## PROBLEM STATEMENT
Everything from the line with "Veelgestelde vr" to the final line of the records should be reproduced word for word, with both of those lines kept.

════════════════

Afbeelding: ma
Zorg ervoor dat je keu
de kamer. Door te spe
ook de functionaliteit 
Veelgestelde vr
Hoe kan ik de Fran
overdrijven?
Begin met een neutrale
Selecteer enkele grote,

════════════════

## COMPLETED TASK
Veelgestelde vr
Hoe kan ik de Fran
overdrijven?
Begin met een neutrale
Selecteer enkele grote,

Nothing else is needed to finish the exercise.